Material for this exercise:
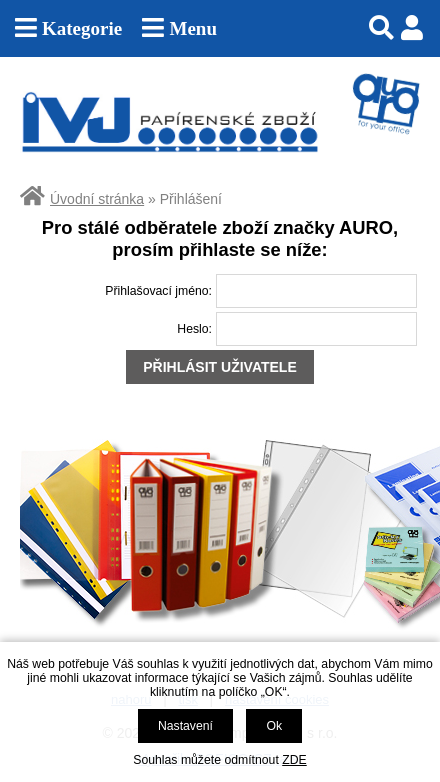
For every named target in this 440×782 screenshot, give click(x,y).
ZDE (294, 760)
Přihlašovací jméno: (158, 291)
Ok (274, 726)
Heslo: (194, 329)
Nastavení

Task goal: Set down the complete material exactly, but do not include the images.

Exercise answer:
For every named target in this 440×782 screenshot, give click(x,y).
ZDE (294, 760)
Přihlašovací jméno: (158, 291)
Ok (274, 726)
Heslo: (194, 329)
Nastavení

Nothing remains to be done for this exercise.